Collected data
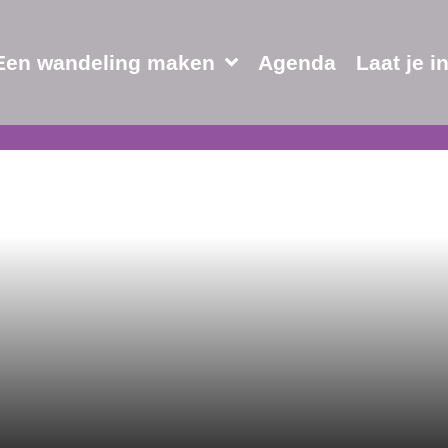
Een wandeling maken
Agenda
Laat je i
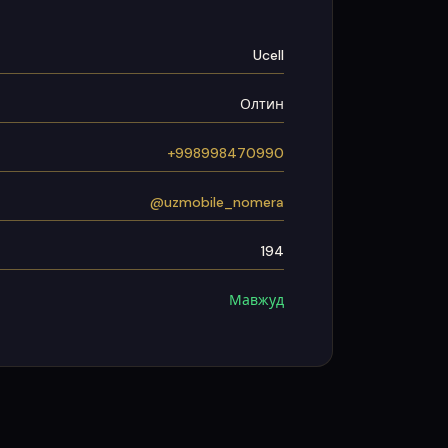
Ucell
Олтин
+998998470990
@uzmobile_nomera
194
Мавжуд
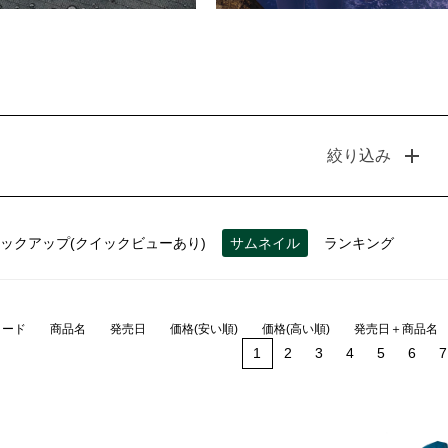
絞り込み
ックアップ(クイックビューあり)
サムネイル
ランキング
コード
商品名
発売日
価格(安い順)
価格(高い順)
発売日＋商品名
1
2
3
4
5
6
7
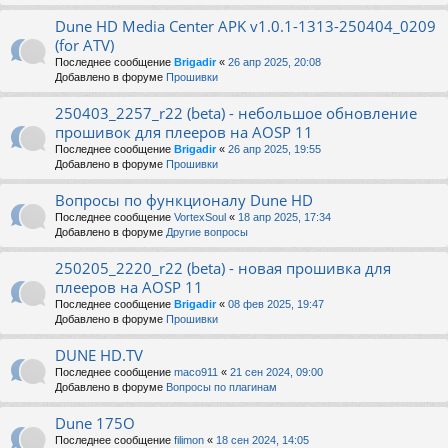
Dune HD Media Center APK v1.0.1-1313-250404_0209
(for ATV)
Последнее сообщение
Brigadir
«
26 апр 2025, 20:08
Добавлено в форуме
Прошивки
250403_2257_r22 (beta) - небольшое обновление
прошивок для плееров на AOSP 11
Последнее сообщение
Brigadir
«
26 апр 2025, 19:55
Добавлено в форуме
Прошивки
Вопросы по функционалу Dune HD
Последнее сообщение
VortexSoul
«
18 апр 2025, 17:34
Добавлено в форуме
Другие вопросы
250205_2220_r22 (beta) - новая прошивка для
плееров на AOSP 11
Последнее сообщение
Brigadir
«
08 фев 2025, 19:47
Добавлено в форуме
Прошивки
DUNE HD.TV
Последнее сообщение
maco911
«
21 сен 2024, 09:00
Добавлено в форуме
Вопросы по плагинам
Dune 175O
Последнее сообщение
filimon
«
18 сен 2024, 14:05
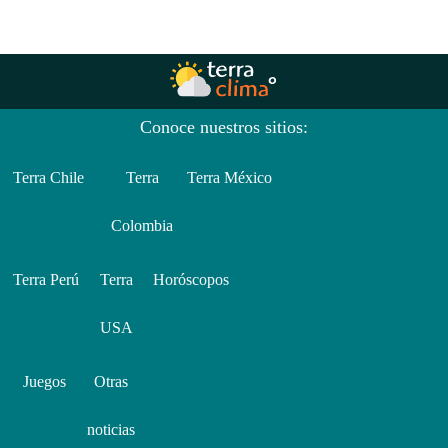
Conoce nuestros sitios:
Terra Chile
Terra
Terra México
Colombia
Terra Perú
Terra
Horóscopos
USA
Juegos
Otras
noticias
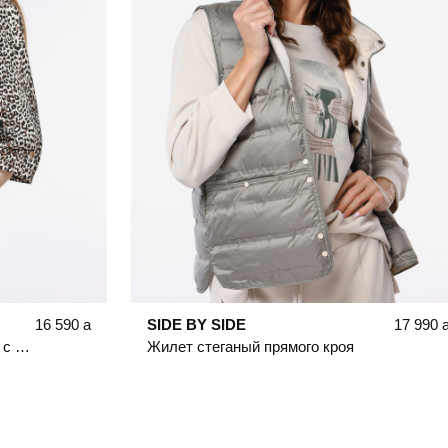
16 590
a
SIDE BY SIDE
17 990
Ветровка из смесового хлопка с леопардовым принтом
Жилет стеганый прямого кроя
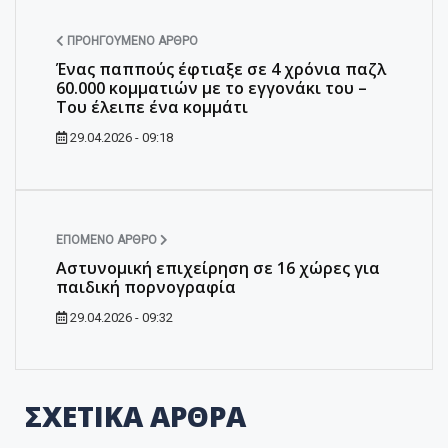
ΠΡΟΗΓΟΎΜΕΝΟ ΆΡΘΡΟ
Ένας παππούς έφτιαξε σε 4 χρόνια παζλ
60.000 κομματιών με το εγγονάκι του –
Του έλειπε ένα κομμάτι
29.04.2026 - 09:18
ΕΠΌΜΕΝΟ ΆΡΘΡΟ
Αστυνομική επιχείρηση σε 16 χώρες για
παιδική πορνογραφία
29.04.2026 - 09:32
ΣΧΕΤΙΚΑ ΑΡΘΡΑ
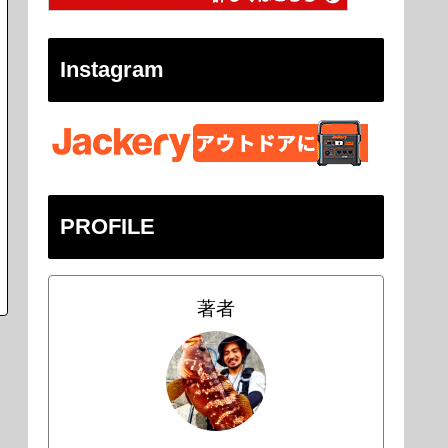
Instagram
PROFILE
著者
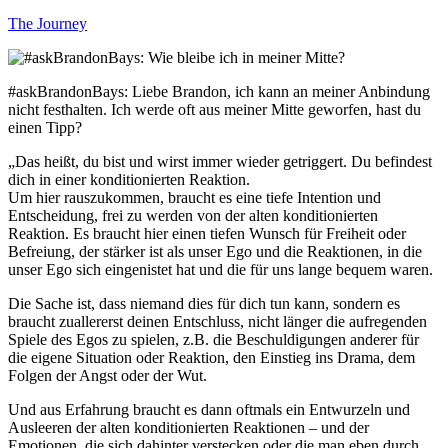
The Journey
#askBrandonBays: Liebe Brandon, ich kann an meiner Anbindung
nicht festhalten. Ich werde oft aus meiner Mitte geworfen, hast du
einen Tipp?
„Das heißt, du bist und wirst immer wieder getriggert. Du befindest
dich in einer konditionierten Reaktion.
Um hier rauszukommen, braucht es eine tiefe Intention und
Entscheidung, frei zu werden von der alten konditionierten
Reaktion. Es braucht hier einen tiefen Wunsch für Freiheit oder
Befreiung, der stärker ist als unser Ego und die Reaktionen, in die
unser Ego sich eingenistet hat und die für uns lange bequem waren.
Die Sache ist, dass niemand dies für dich tun kann, sondern es
braucht zuallererst deinen Entschluss, nicht länger die aufregenden
Spiele des Egos zu spielen, z.B. die Beschuldigungen anderer für
die eigene Situation oder Reaktion, den Einstieg ins Drama, dem
Folgen der Angst oder der Wut.
Und aus Erfahrung braucht es dann oftmals ein Entwurzeln und
Ausleeren der alten konditionierten Reaktionen – und der
Emotionen, die sich dahinter verstecken oder die man eben durch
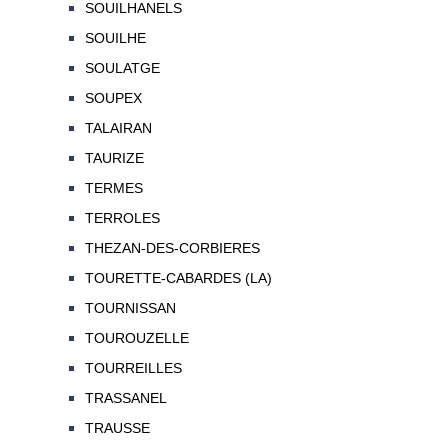
SOUILHANELS
SOUILHE
SOULATGE
SOUPEX
TALAIRAN
TAURIZE
TERMES
TERROLES
THEZAN-DES-CORBIERES
TOURETTE-CABARDES (LA)
TOURNISSAN
TOUROUZELLE
TOURREILLES
TRASSANEL
TRAUSSE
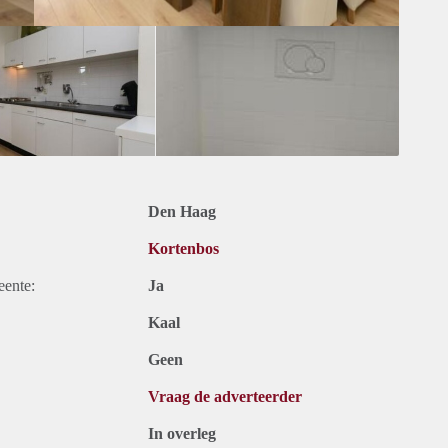
Den Haag
Kortenbos
eente:
Ja
Kaal
Geen
Vraag de adverteerder
In overleg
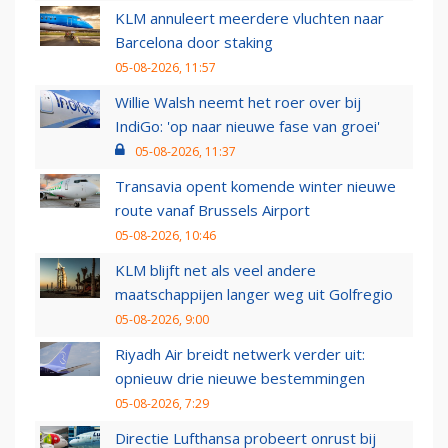
KLM annuleert meerdere vluchten naar
Barcelona door staking
05-08-2026, 11:57
Willie Walsh neemt het roer over bij
IndiGo: 'op naar nieuwe fase van groei'
05-08-2026, 11:37
Transavia opent komende winter nieuwe
route vanaf Brussels Airport
05-08-2026, 10:46
KLM blijft net als veel andere
maatschappijen langer weg uit Golfregio
05-08-2026, 9:00
Riyadh Air breidt netwerk verder uit:
opnieuw drie nieuwe bestemmingen
05-08-2026, 7:29
Directie Lufthansa probeert onrust bij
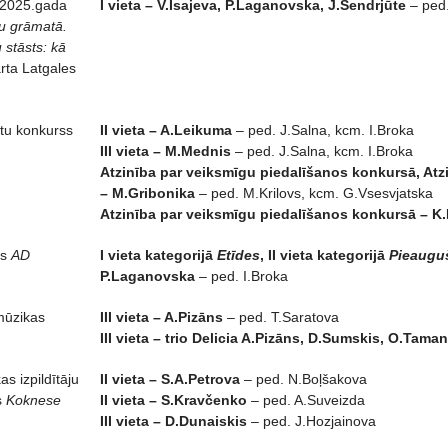
./2025.gada
I vieta – V.Isajeva, P.Laganovska, J.Sendrjūte
– ped.
nu grāmatā.
 stāsts: kā
rta Latgales
stu konkurss
II vieta – A.Leikuma
– ped. J.Salna, kcm. I.Broka
III vieta – M.Mednis
– ped. J.Salna, kcm. I.Broka
Atzinība par veiksmīgu piedalīšanos konkursā, At
– M.Gribonika
– ped. M.Krilovs, kcm. G.Vsesvjatska
Atzinība par veiksmīgu piedalīšanos konkursā – K
ss
AD
I vieta kategorijā
Etīdes
, II vieta kategorijā
Pieaugu
P.Laganovska
– ped. I.Broka
mūzikas
III vieta – A.Pizāns
– ped. T.Saratova
III vieta – trio Delicia A.Pizāns, D.Sumskis, O.Tama
as izpildītāju
II vieta – S.A.Petrova
– ped. N.Boļšakova
s
Koknese
II vieta – S.Kravčenko
– ped. A.Suveizda
III vieta – D.Dunaiskis
– ped. J.Hozjainova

#### [WHAT YOU NEED TO DO]
Your answer must be an exact copy of the records, with no pictures in it.

#### [ANSWER SECTION]
Een wandeling maken
Agenda
Laat je i
Ucell
Олтин
+998998470990
@uzmobile_nomera
194
Мавжуд
絞り込み
ックアップ(クイックビューあり)
サムネイル
ランキング
コード
商品名
発売日
価格(安い順)
価格(高い順)
発売日＋商品名
1
2
3
4
5
6
7
Dune HD Media Center APK v1.0.1-1313-250404_0209
(for ATV)
Последнее сообщение
Brigadir
«
26 апр 2025, 20:08
Добавлено в форуме
Прошивки
250403_2257_r22 (beta) - небольшое обновление
прошивок для плееров на AOSP 11
Последнее сообщение
Brigadir
«
26 апр 2025, 19:55
Добавлено в форуме
Прошивки
Вопросы по функционалу Dune HD
Последнее сообщение
VortexSoul
«
18 апр 2025, 17:34
Добавлено в форуме
Другие вопросы
250205_2220_r22 (beta) - новая прошивка для
плееров на AOSP 11
Последнее сообщение
Brigadir
«
08 фев 2025, 19:47
Добавлено в форуме
Прошивки
DUNE HD.TV
Последнее сообщение
maco911
«
21 сен 2024, 09:00
Добавлено в форуме
Вопросы по плагинам
Dune 175O
Последнее сообщение
filimon
«
18 сен 2024, 14:05
Conoce nuestros sitios:
Terra Chile
Terra
Terra México
Colombia
Terra Perú
Terra
Horóscopos
USA
Juegos
Otras
noticias
16 590
a
SIDE BY SIDE
17 990
Ветровка из смесового хлопка с леопардовым принтом
Жилет стеганый прямого кроя
ΠΡΟΗΓΟΎΜΕΝΟ ΆΡΘΡΟ
Ένας παππούς έφτιαξε σε 4 χρόνια παζλ
60.000 κομματιών με το εγγονάκι του –
Του έλειπε ένα κομμάτι
29.04.2026 - 09:18
ΕΠΌΜΕΝΟ ΆΡΘΡΟ
Αστυνομική επιχείρηση σε 16 χώρες για
παιδική πορνογραφία
29.04.2026 - 09:32
ΣΧΕΤΙΚΑ ΑΡΘΡΑ
Instagram
PROFILE
著者
The Journey
#askBrandonBays: Liebe Brandon, ich kann an meiner Anbindung
nicht festhalten. Ich werde oft aus meiner Mitte geworfen, hast du
einen Tipp?
„Das heißt, du bist und wirst immer wieder getriggert. Du befindest
dich in einer konditionierten Reaktion.
Um hier rauszukommen, braucht es eine tiefe Intention und
Entscheidung, frei zu werden von der alten konditionierten
Reaktion. Es braucht hier einen tiefen Wunsch für Freiheit oder
Befreiung, der stärker ist als unser Ego und die Reaktionen, in die
unser Ego sich eingenistet hat und die für uns lange bequem waren.
Die Sache ist, dass niemand dies für dich tun kann, sondern es
braucht zuallererst deinen Entschluss, nicht länger die aufregenden
Spiele des Egos zu spielen, z.B. die Beschuldigungen anderer für
die eigene Situation oder Reaktion, den Einstieg ins Drama, dem
Folgen der Angst oder der Wut.
Und aus Erfahrung braucht es dann oftmals ein Entwurzeln und
Ausleeren der alten konditionierten Reaktionen – und der
Emotionen, die sich dahinter verstecken oder die man eben durch
SOUILHANELS
SOUILHE
SOULATGE
SOUPEX
TALAIRAN
TAURIZE
TERMES
TERROLES
THEZAN-DES-CORBIERES
TOURETTE-CABARDES (LA)
TOURNISSAN
TOUROUZELLE
TOURREILLES
TRASSANEL
TRAUSSE
Den Haag
Kortenbos
eente:
Ja
Kaal
Geen
Vraag de adverteerder
In overleg
KLM annuleert meerdere vluchten naar
Barcelona door staking
05-08-2026, 11:57
Willie Walsh neemt het roer over bij
IndiGo: 'op naar nieuwe fase van groei'
05-08-2026, 11:37
Transavia opent komende winter nieuwe
route vanaf Brussels Airport
05-08-2026, 10:46
KLM blijft net als veel andere
maatschappijen langer weg uit Golfregio
05-08-2026, 9:00
Riyadh Air breidt netwerk verder uit:
opnieuw drie nieuwe bestemmingen
05-08-2026, 7:29
Directie Lufthansa probeert onrust bij
./2025.gada
I vieta – V.Isajeva, P.Laganovska, J.Sendrjūte
– ped.
nu grāmatā.
 stāsts: kā
rta Latgales
stu konkurss
II vieta – A.Leikuma
– ped. J.Salna, kcm. I.Broka
III vieta – M.Mednis
– ped. J.Salna, kcm. I.Broka
Atzinība par veiksmīgu piedalīšanos konkursā, At
– M.Gribonika
– ped. M.Krilovs, kcm. G.Vsesvjatska
Atzinība par veiksmīgu piedalīšanos konkursā – K
ss
AD
I vieta kategorijā
Etīdes
, II vieta kategorijā
Pieaugu
P.Laganovska
– ped. I.Broka
mūzikas
III vieta – A.Pizāns
– ped. T.Saratova
III vieta – trio Delicia A.Pizāns, D.Sumskis, O.Tama
as izpildītāju
II vieta – S.A.Petrova
– ped. N.Boļšakova
s
Koknese
II vieta – S.Kravčenko
– ped. A.Suveizda
III vieta – D.Dunaiskis
– ped. J.Hozjainova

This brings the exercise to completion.